__Work order__. Please transcribe the entries that follow exactly as they stand, skipping each picture.

__Records to use__.
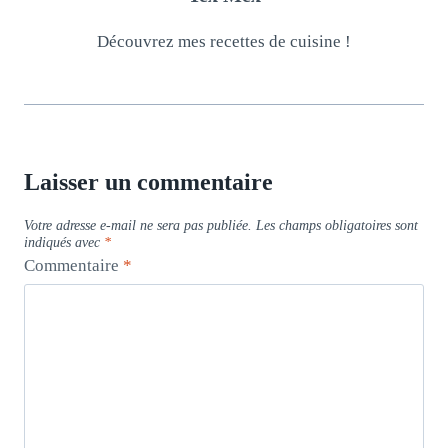
Découvrez mes recettes de cuisine !
Laisser un commentaire
Votre adresse e-mail ne sera pas publiée.
Les champs obligatoires sont
indiqués avec
*
Commentaire
*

__Task output__.
Découvrez mes recettes de cuisine !
Laisser un commentaire
Votre adresse e-mail ne sera pas publiée.
Les champs obligatoires sont
indiqués avec
*
Commentaire
*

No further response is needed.